In conclusion, this study demonstrates the feasibility of using Velacur® in a point-of-care setting, with its successful use in four clinics in Canada and the United States associated with no device-related adverse events. Velacur® was successfully able to differentiate healthy volunteers from patients with moderate or advanced liver stiffness according to FibroScan® and medical history and differentiate those with normal and higher levels of ultrasound attenuation.


NAFLD:Nonalcoholic fatty liver disease
S-WAVE:Shear wave absolute vibroelastography
LSM:Liver stiffness measurement
NASH:Nonalcoholic steatohepatitis
AUC:Area under the curve
kPa:Kilo Pascal
QF:Quality factor
IQR:Interquartile range
BMI:Body mass index
NITs:Noninvasive tests
MR:Magnetic resonance
MRE:Magnetic resonance elastography

Data Availability

The data from which the results of this study were obtained is available upon request from Caitlin Schneider, Sonic Incytes Medical Corp., Vancouver, BC, Canada, [email protected].

Ethical Approval

The study was approved by the IRB at each institution.

Conflicts of Interest

MC has received research support from Sonic Incytes, Mallinckrodt, and Gilead and consulting fees from Sonic Incytes, Mallinckrodt, Alexion, and Albireo. ET has received consulting and speaking fees from AbbVie, Advanz, Gilead, Intercept, and Sonic Incytes. CS is an employee of Sonic Incytes Medical Corp. Noha Abdelgelil received none. TH has received consulting fees and is on advisory committees for AbbVie, Bristol-Myers Squibb, Gilead, Mallinckrodt, and Organovo.

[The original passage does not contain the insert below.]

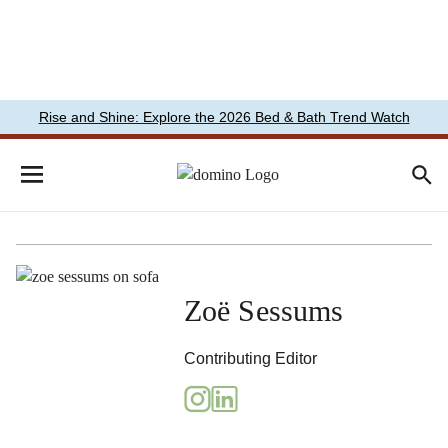
Rise and Shine: Explore the 2026 Bed & Bath Trend Watch
Zoë Sessums
Contributing Editor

He receives research support from AbbVie, Allergan, Amgen, Biolinq, Bristol-Myers Squibb, CytoDyn, Assembly, AstraZeneca, Boehringer Ingleheim, CARA, DURECT Corporation, Enanta, Escient, Fractyl, Galectin, Jannsen, Merck Mirum, Novartis, Novo Nordisk, Nucorion, Pfizer, Provepharm, Rengeron, Salix Pharmaceuticals, Sonic Incytes, Terns Pharmaceuticals, and Valeant. Nezam H. Afdhal has received consulting fees from Gilead, Glaxo Smith Kline, Jannsen, Sonic Incytes, Precision Biosciences, and Intercept Pharmaceuticals. He has stock in Allurion. He is the director of the Liver Institute for Education and Research.


The study was funded by the Sonic Incytes Medical Corp., Vancouver, BC, Canada.